DCs play a critical role in determining the polarization of T cell immune responses, which have a direct impact on what types of antibody isotypes B cells produce. In other words, DCs can direct which adaptive immune responses are induced. Research on the functions of DCs should become a central focus of the immunology field because DCs are involved in various diseases, including infectious diseases, cancer, autoimmune diseases, and allergies.

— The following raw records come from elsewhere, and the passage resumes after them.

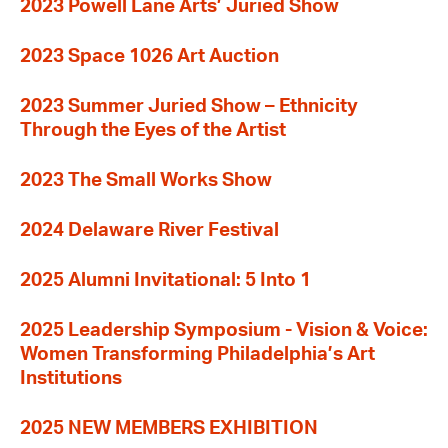
2023 Powell Lane Arts’ Juried Show
2023 Space 1026 Art Auction
2023 Summer Juried Show – Ethnicity
Through the Eyes of the Artist
2023 The Small Works Show
2024 Delaware River Festival
2025 Alumni Invitational: 5 Into 1
2025 Leadership Symposium - Vision & Voice:
Women Transforming Philadelphia’s Art
Institutions
2025 NEW MEMBERS EXHIBITION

Through recognition of appropriate danger signals, DCs help to protect the host from a variety of diseases and maintain a micro-environment for optimal immunity in healthy individuals. If DCs do not detect danger signals, the host immune system does not induce immune responses against pathogens and also may not induce immune tolerance upon induction of autoimmune responses. Considering the importance of DC functions in immunological regulation, DCs have been the focus for therapeutics for many diseases including cancers. Here, we have introduced the cytokine reporter mouse model as a tool for monitoring activation of DCs. To achieve better understanding of DC functions, it will be important to expand the studies of DC subsets in healthy and diseased states. To conclude, we anticipate a dramatic increase in the number of studies on DCs that will be based on populations that are isolated from mouse and human lymphoid organs or are cultured in vitro using DC growth factors.